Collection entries

######

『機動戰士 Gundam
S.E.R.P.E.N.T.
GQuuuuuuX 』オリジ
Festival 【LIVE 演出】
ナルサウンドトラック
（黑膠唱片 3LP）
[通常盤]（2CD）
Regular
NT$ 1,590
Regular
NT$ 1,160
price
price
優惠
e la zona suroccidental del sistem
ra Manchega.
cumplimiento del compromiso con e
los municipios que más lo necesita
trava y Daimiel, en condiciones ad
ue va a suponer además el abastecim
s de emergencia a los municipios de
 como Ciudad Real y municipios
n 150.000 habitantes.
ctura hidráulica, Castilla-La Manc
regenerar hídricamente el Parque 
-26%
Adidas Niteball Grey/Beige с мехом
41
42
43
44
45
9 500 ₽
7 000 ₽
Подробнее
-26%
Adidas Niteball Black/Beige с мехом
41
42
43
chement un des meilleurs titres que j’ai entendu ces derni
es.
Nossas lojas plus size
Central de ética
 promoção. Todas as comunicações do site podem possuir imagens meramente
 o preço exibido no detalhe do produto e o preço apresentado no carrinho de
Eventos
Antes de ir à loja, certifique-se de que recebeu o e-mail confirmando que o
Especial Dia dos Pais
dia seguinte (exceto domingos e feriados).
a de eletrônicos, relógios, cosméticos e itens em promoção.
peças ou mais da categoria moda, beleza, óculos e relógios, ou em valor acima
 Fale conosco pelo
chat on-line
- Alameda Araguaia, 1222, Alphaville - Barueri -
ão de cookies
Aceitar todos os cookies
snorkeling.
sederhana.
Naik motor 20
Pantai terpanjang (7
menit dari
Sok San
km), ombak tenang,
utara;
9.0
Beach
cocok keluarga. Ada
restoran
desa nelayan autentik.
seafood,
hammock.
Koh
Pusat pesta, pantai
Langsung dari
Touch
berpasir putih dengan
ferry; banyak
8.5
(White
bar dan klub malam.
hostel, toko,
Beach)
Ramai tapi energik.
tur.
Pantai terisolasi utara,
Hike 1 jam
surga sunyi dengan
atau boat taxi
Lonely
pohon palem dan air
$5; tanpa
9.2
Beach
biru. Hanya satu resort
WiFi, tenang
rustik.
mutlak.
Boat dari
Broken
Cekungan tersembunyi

######

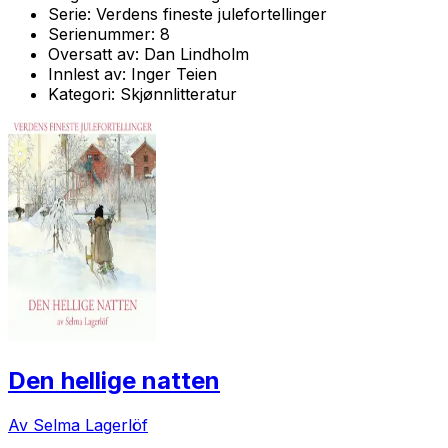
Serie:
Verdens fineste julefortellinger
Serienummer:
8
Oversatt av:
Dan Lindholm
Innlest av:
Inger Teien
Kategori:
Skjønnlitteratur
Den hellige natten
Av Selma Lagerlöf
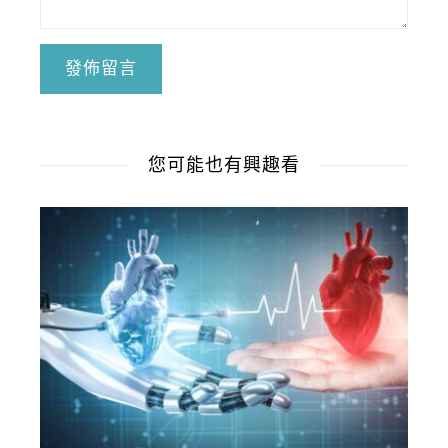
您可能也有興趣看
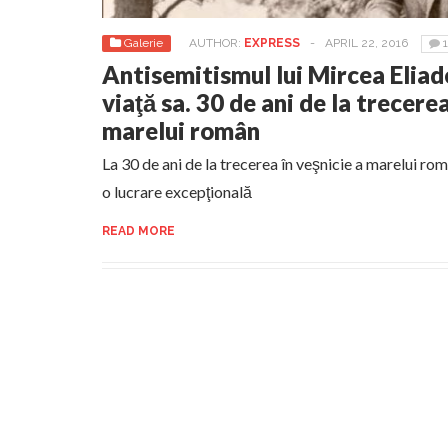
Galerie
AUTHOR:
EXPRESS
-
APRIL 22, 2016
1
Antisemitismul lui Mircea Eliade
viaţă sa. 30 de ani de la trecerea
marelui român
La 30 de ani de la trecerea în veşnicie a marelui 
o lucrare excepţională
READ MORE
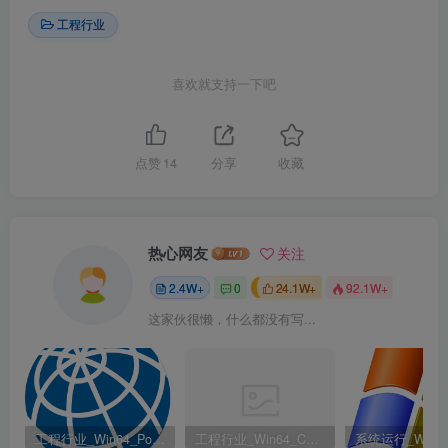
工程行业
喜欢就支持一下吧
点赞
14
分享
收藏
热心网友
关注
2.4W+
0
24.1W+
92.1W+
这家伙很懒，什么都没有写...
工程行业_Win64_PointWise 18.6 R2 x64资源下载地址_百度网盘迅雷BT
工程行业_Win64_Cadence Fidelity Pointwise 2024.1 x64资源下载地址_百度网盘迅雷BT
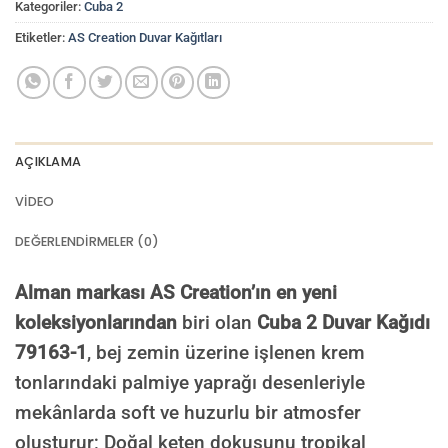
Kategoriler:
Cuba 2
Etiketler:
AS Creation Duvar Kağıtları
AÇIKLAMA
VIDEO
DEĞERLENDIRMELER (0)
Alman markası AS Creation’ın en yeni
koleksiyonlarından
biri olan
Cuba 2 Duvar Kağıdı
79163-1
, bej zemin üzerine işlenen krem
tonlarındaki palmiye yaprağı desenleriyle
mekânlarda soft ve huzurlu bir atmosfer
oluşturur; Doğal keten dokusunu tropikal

######

(Task statement): Please repeat, exactly as written, the lines in the records above, starting with the one that has "Av Selma Lagerlöf" and going on through the one that has "oluşturur; Doğal keten dokusunu tropikal". Pictures are to be left out.

(The completed task):
Av Selma Lagerlöf
您可能也有興趣看
Galerie
AUTHOR:
EXPRESS
-
APRIL 22, 2016
1
Antisemitismul lui Mircea Eliade
viaţă sa. 30 de ani de la trecerea
marelui român
La 30 de ani de la trecerea în veşnicie a marelui 
o lucrare excepţională
READ MORE
工程行业
喜欢就支持一下吧
点赞
14
分享
收藏
热心网友
关注
2.4W+
0
24.1W+
92.1W+
这家伙很懒，什么都没有写...
工程行业_Win64_PointWise 18.6 R2 x64资源下载地址_百度网盘迅雷BT
工程行业_Win64_Cadence Fidelity Pointwise 2024.1 x64资源下载地址_百度网盘迅雷BT
Kategoriler:
Cuba 2
Etiketler:
AS Creation Duvar Kağıtları
AÇIKLAMA
VIDEO
DEĞERLENDIRMELER (0)
Alman markası AS Creation’ın en yeni
koleksiyonlarından
biri olan
Cuba 2 Duvar Kağıdı
79163-1
, bej zemin üzerine işlenen krem
tonlarındaki palmiye yaprağı desenleriyle
mekânlarda soft ve huzurlu bir atmosfer
oluşturur; Doğal keten dokusunu tropikal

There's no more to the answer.